Question

A sample of \(20.0 \mathrm{~mL}\) of \(0.10 \mathrm{MBa}\left(\mathrm{NO}_{3}\right)_{2}\) is added to \(50.0 \mathrm{~mL}\) of \(0.10 \mathrm{M} \mathrm{Na}_{2} \mathrm{CO}_{3}\). Will \(\mathrm{BaCO}_{3}\) precipitate?

Short answer

Yes, BaCO3 will precipitate as the final molarity of BaCO3 in the solution surpasses its solubility limit.

Step-by-step solution

Write the Reaction Equation

The reaction equation would be: \(Ba(NO_3)_2 + Na_2CO_3 \rightarrow 2NaNO_3 + BaCO_3\)

Calculate Moles of Reactants

For \(Ba(NO_3)_2, Number\ of\ moles = Molarity \times Volume = 0.10M \times 20.0mL = 2.0mmol\). For \(Na_2CO_3, Number\ of\ moles = Molarity \times Volume = 0.10M \times 50.0mL = 5.0mmol\)

Check Limiting Reactant and Perform Stoichiometry on Reaction

From the reaction equation, we can see that Ba(NO3)2 and Na2CO3 react in a 1:1 ratio. Since Ba(NO3)2 is the limiting reactant (only 2 mmol present), we can go further and calculate that 2mmol of Na2CO3 will react to form 2mmol of BaCO3

Calculate New Solution Volume and Determine Molarity of BaCO3

The final volume of the solution is the total volume of Ba(NO3)2 and Na2CO3 added together, which is 70mL. The molarity of BaCO3 will be the moles of BaCO3 divided by the new volume, which is \( 2 mmol / 70 mL = 0.0286 M \)

Compare Molarity with Solubility

The solubility of BaCO3 at room temperature is approximately \( 0.0002 M \). Therefore, having a molarity of \(0.0286 M\) exceeds this solubility limit, so BaCO3 will precipitate.

Key concepts

Stoichiometry

Stoichiometry is the branch of chemistry that deals with quantifying the relationships between reactants and products in a chemical reaction. It involves making precise measurements of substances, either before or after a chemical process, to ensure the correct proportions are being used or formed. The basic principle is based on the Law of Conservation of Mass, which states that mass is neither created nor destroyed in a chemical reaction.

When assessing a reaction, like the dissolution of barium nitrate and sodium carbonate forming sodium nitrate and barium carbonate, stoichiometry is used to calculate the amounts of reactants needed and the quantity of products formed. This is achieved by balancing the reaction equation (Step 1) and then calculating the moles of each reactant (Step 2). In a balanced equation, coefficients indicate the proportion of molecules involved, allowing us to establish molar ratios. These ratios are the heart of stoichiometry and guide us in predicting the outcomes of chemical reactions.

Limiting Reactant

The limiting reactant, or limiting reagent, is the substance that is completely consumed first during a chemical reaction and thus determines the amount of product that can be formed. The opposite, the excess reactant, is the substance that remains after the reaction has reached completion.

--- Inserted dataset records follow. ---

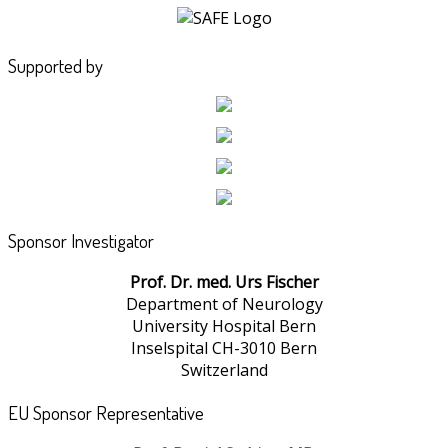
Supported by
Sponsor Investigator
Prof. Dr. med. Urs Fischer
Department of Neurology
University Hospital Bern
Inselspital CH-3010 Bern
Switzerland
EU Sponsor Representative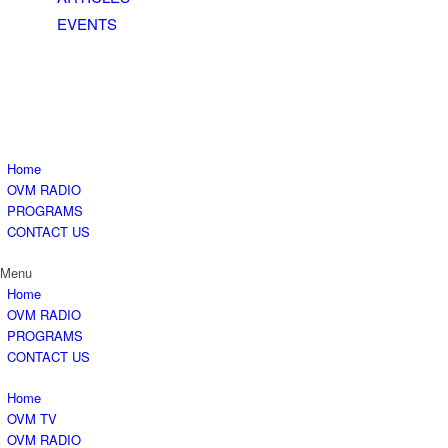
EVENTS
Home
OVM RADIO
PROGRAMS
CONTACT US
Menu
Home
OVM RADIO
PROGRAMS
CONTACT US
Home
OVM TV
OVM RADIO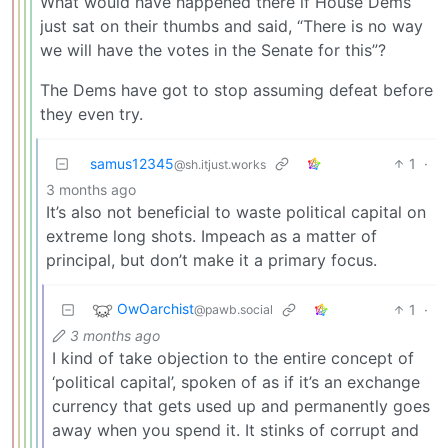
What would have happened there if House Dems
just sat on their thumbs and said, “There is no way
we will have the votes in the Senate for this”?
The Dems have got to stop assuming defeat before
they even try.
samus12345
1
·
@sh.itjust.works
3 months ago
It’s also not beneficial to waste political capital on
extreme long shots. Impeach as a matter of
principal, but don’t make it a primary focus.
OwOarchist
1
·
@pawb.social
3 months ago
I kind of take objection to the entire concept of
‘political capital’, spoken of as if it’s an exchange
currency that gets used up and permanently goes
away when you spend it. It stinks of corrupt and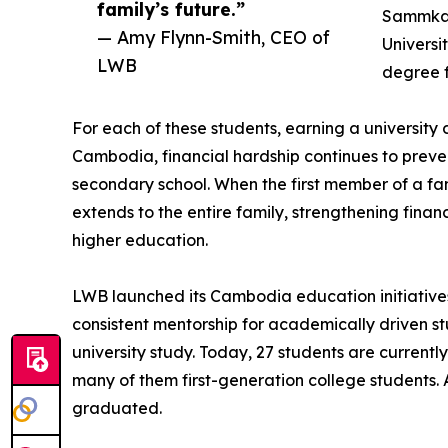
family’s future.”
Sammkan
— Amy Flynn-Smith, CEO of
Universi
LWB
degree f
For each of these students, earning a university
Cambodia, financial hardship continues to pre
secondary school. When the first member of a f
extends to the entire family, strengthening financ
higher education.
LWB launched its Cambodia education initiatives
consistent mentorship for academically driven 
university study. Today, 27 students are current
many of them first-generation college students. 
graduated.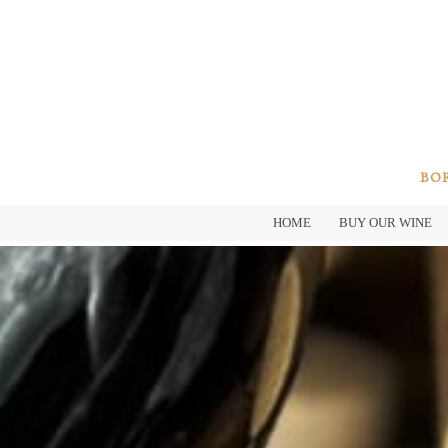
BOR
HOME
BUY OUR WINE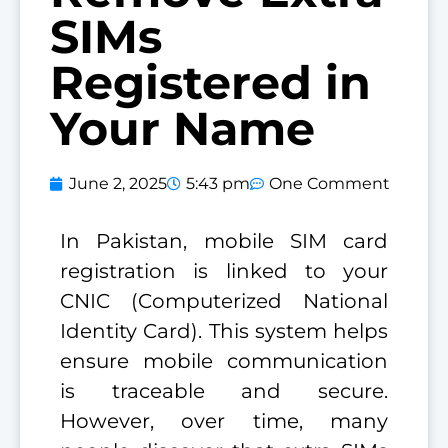
SIMs
Registered in
Your Name
June 2, 2025
5:43 pm
One Comment
In Pakistan, mobile SIM card
registration is linked to your
CNIC (Computerized National
Identity Card). This system helps
ensure mobile communication
is traceable and secure.
However, over time, many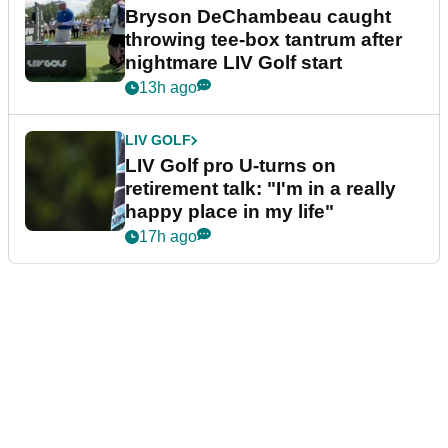
Bryson DeChambeau caught
throwing tee-box tantrum after
nightmare LIV Golf start
13h ago
LIV GOLF
LIV Golf pro U-turns on
retirement talk: "I'm in a really
happy place in my life"
17h ago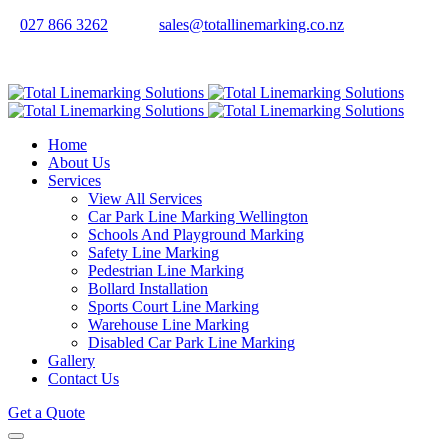
027 866 3262
sales@totallinemarking.co.nz
Home
About Us
Services
View All Services
Car Park Line Marking Wellington
Schools And Playground Marking
Safety Line Marking
Pedestrian Line Marking
Bollard Installation
Sports Court Line Marking
Warehouse Line Marking
Disabled Car Park Line Marking
Gallery
Contact Us
Get a Quote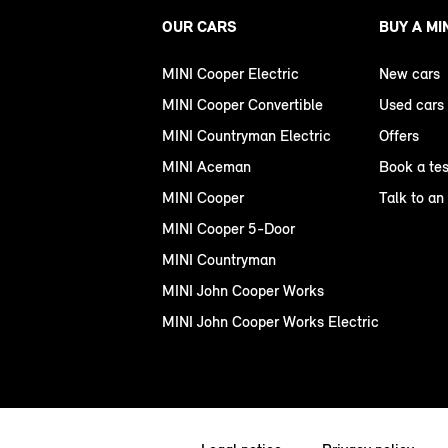
OUR CARS
BUY A MI
MINI Cooper Electric
New cars
MINI Cooper Convertible
Used cars
MINI Countryman Electric
Offers
MINI Aceman
Book a tes
MINI Cooper
Talk to an
MINI Cooper 5-Door
MINI Countryman
MINI John Cooper Works
MINI John Cooper Works Electric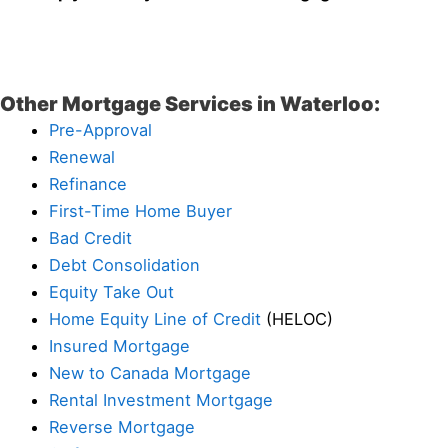
Other Mortgage Services in Waterloo:
Pre-Approval
Renewal
Refinance
First-Time Home Buyer
Bad Credit
Debt Consolidation
Equity Take Out
Home Equity Line of Credit
(HELOC)
Insured Mortgage
New to Canada Mortgage
Rental Investment Mortgage
Reverse Mortgage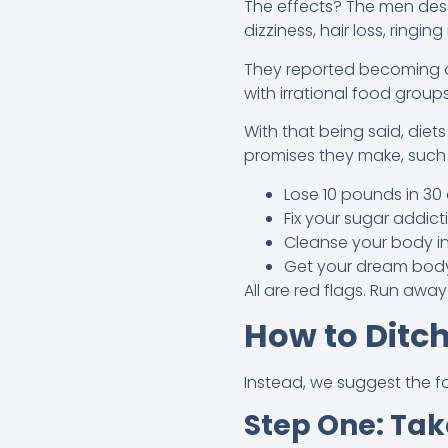
The effects? The men descr
dizziness, hair loss, ringin
They reported becoming o
with irrational food group
With that being said, diet
promises they make, such 
Lose 10 pounds in 30
Fix your sugar addic
Cleanse your body in
Get your dream bod
All are red flags. Run away
How to Ditch
Instead, we suggest the fo
Step One: Tak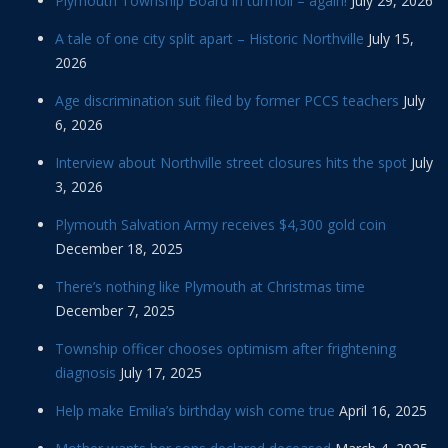
Plymouth Township Board in turmoil – again!
July 29, 2026
A tale of one city split apart – Historic Northville
July 15,
2026
Age discrimination suit filed by former PCCS teachers
July
6, 2026
Interview about Northville street closures hits the spot
July
3, 2026
Plymouth Salvation Army receives $4,300 gold coin
December 18, 2025
There’s nothing like Plymouth at Christmas time
December 7, 2025
Township officer chooses optimism after frightening
diagnosis
July 17, 2025
Help make Emilia’s birthday wish come true
April 16, 2025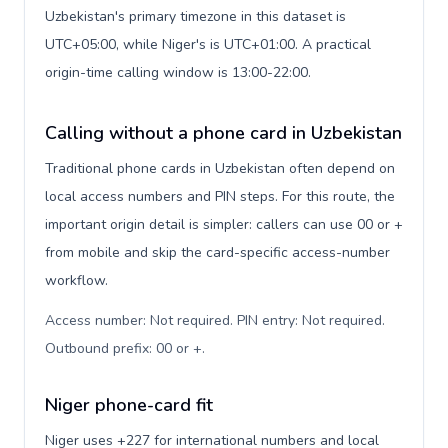
Uzbekistan's primary timezone in this dataset is
UTC+05:00, while Niger's is UTC+01:00. A practical
origin-time calling window is 13:00-22:00.
Calling without a phone card in Uzbekistan
Traditional phone cards in Uzbekistan often depend on
local access numbers and PIN steps. For this route, the
important origin detail is simpler: callers can use 00 or +
from mobile and skip the card-specific access-number
workflow.
Access number: Not required. PIN entry: Not required.
Outbound prefix: 00 or +
.
Niger phone-card fit
Niger uses +227 for international numbers and local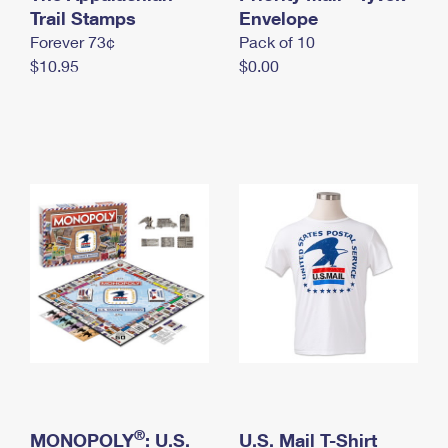
International Business Shipping
Trail Stamps
First-Class Mail International
Envelope
Money Orders
Forever 73¢
Pack of 10
Managing Business Mail
Filing an International Claim
Filing a Claim
$10.95
$0.00
USPS & Web Tools APIs
Requesting an International Refund
Requesting a Refund
Prices
®
MONOPOLY
: U.S.
U.S. Mail T-Shirt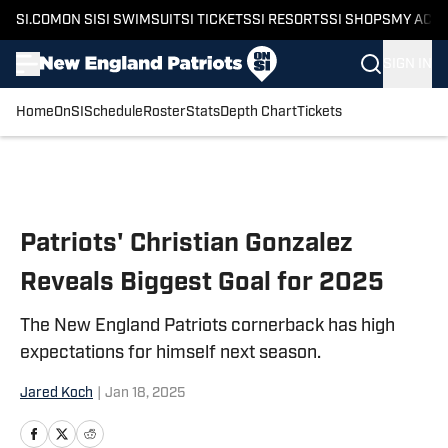
SI.COM
ON SI
SI SWIMSUIT
SI TICKETS
SI RESORTS
SI SHOPS
MY ACC
SIGN IN
Home
OnSI
Schedule
Roster
Stats
Depth Chart
Tickets
Skip to main content
Patriots' Christian Gonzalez
Reveals Biggest Goal for 2025
The New England Patriots cornerback has high
expectations for himself next season.
Jared Koch
|
Jan 18, 2025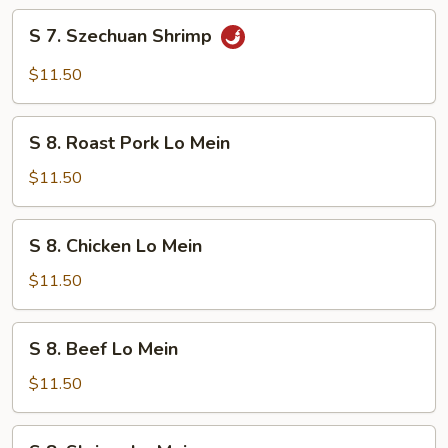
S
S 7. Szechuan Shrimp
7.
Szechuan
$11.50
Shrimp
S
S 8. Roast Pork Lo Mein
8.
Roast
$11.50
Pork
Lo
S
S 8. Chicken Lo Mein
Mein
8.
Chicken
$11.50
Lo
Mein
S
S 8. Beef Lo Mein
8.
Beef
$11.50
Lo
Mein
S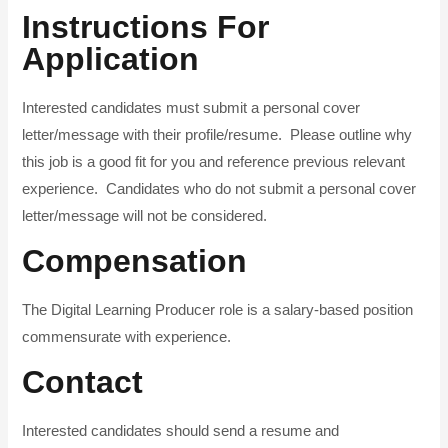
Instructions For
Application
Interested candidates must submit a personal cover
letter/message with their profile/resume. Please outline why
this job is a good fit for you and reference previous relevant
experience. Candidates who do not submit a personal cover
letter/message will not be considered.
Compensation
The Digital Learning Producer role is a salary-based position
commensurate with experience.
Contact
Interested candidates should send a resume and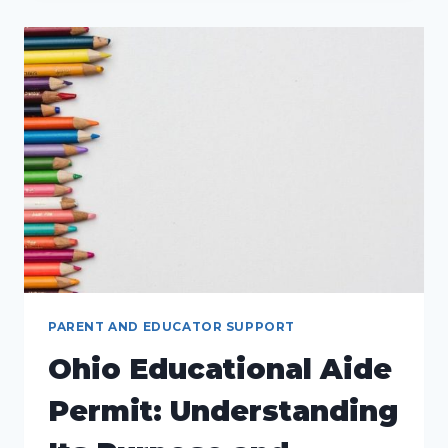
FOR
A
SUCCESSFUL
CLASSROOM
ENVIRONMENT
PARENT AND EDUCATOR SUPPORT
Ohio Educational Aide
Permit: Understanding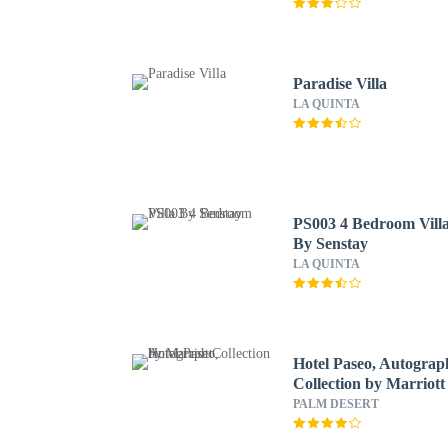
Paradise Villa
LA QUINTA
PS003 4 Bedroom Vill
By Senstay
LA QUINTA
Hotel Paseo, Autograp
Collection by Marriott
PALM DESERT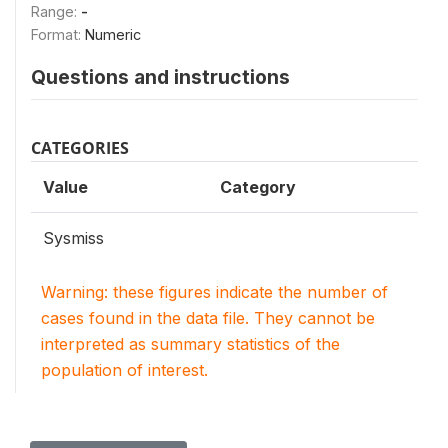
Range:
-
Format:
Numeric
Questions and instructions
CATEGORIES
Value
Category
Sysmiss
Warning: these figures indicate the number of
cases found in the data file. They cannot be
interpreted as summary statistics of the
population of interest.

Identifying the limiting reactant is a crucial step in many chemistry problems (as highlighted in Step 3). Once the limiting reactant is used up, no further reaction can occur. This concept is akin to a recipe - if you run out of flour while baking cookies, it doesn't matter how much sugar you have left; you can't make more cookies without additional flour. In the given exercise, despite having more moles of sodium carbonate, barium nitrate is the limiting reactant because it has fewer moles available, thereby dictating the maximum amount of barium carbonate that can form.

Solubility Product

The solubility product, symbolized as Ksp, is an equilibrium constant used to explain how saturated solutions of ionic compounds can dissociate into their constituent ions in water. It is a measure of the extent of dissolving that occurs and it applies when the solution is in a dynamic equilibrium, meaning the rate of dissolution is equal to the rate of precipitation.

In simple terms, each substance has a specific solubility product at a given temperature, which can be used to predict whether a precipitate will form. If the ionic product, calculated from the concentrations of the ions in the solution, exceeds Ksp, the solution is oversaturated and precipitation occurs (Step 5). In this exercise, the concentration of barium carbonate exceeds its Ksp, indicating that precipitation is indeed favorable.

Molarity Calculations

Molarity is a unit of concentration expressed as moles of a solute divided by liters of solution. Performing molarity calculations involves quantifying the concentration of reactants or products in a solution, which is essential in predicting the direction and extent of chemical reactions.

In a titration or mixing scenario like the one presented in the problem, after the reaction has occurred, it's important to recount molarity, considering the changes in the volume of the solution (Step 4). These calculations inform us of the concentration of the remaining species and the newly formed compounds. In this example, we calculate the molarity of barium carbonate to compare it with its known solubility and confirm whether a precipitate will form.